Work task →
Scanning the listing below, tally every line where the string "Transmitters" shows up, then state the count alone.

○ ○ ○

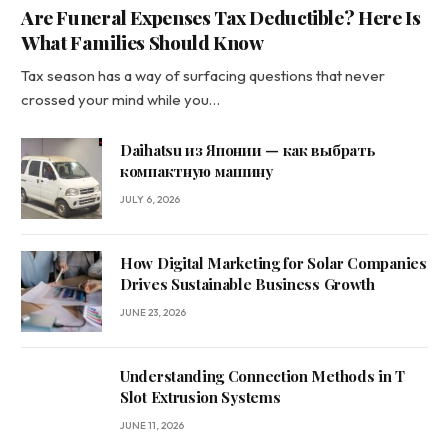
Are Funeral Expenses Tax Deductible? Here Is
What Families Should Know
Tax season has a way of surfacing questions that never
crossed your mind while you…
Daihatsu из Японии — как выбрать
компактную машину
JULY 6, 2026
How Digital Marketing for Solar Companies
Drives Sustainable Business Growth
JUNE 23, 2026
Understanding Connection Methods in T
Slot Extrusion Systems
JUNE 11, 2026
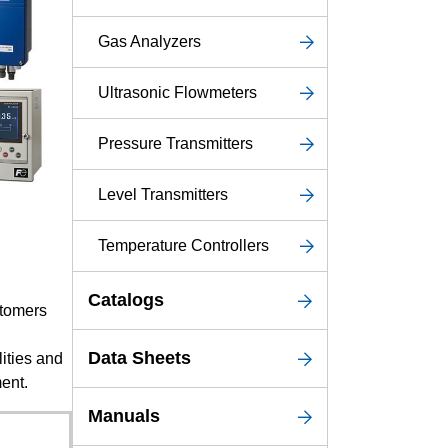
Service & Equipment Upgrades
Gas Analyzers
Ultrasonic Flowmeters
Pressure Transmitters
Level Transmitters
Temperature Controllers
Catalogs
stomers
Data Sheets
ities and
ent.
Manuals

○ ○ ○

Result below →
2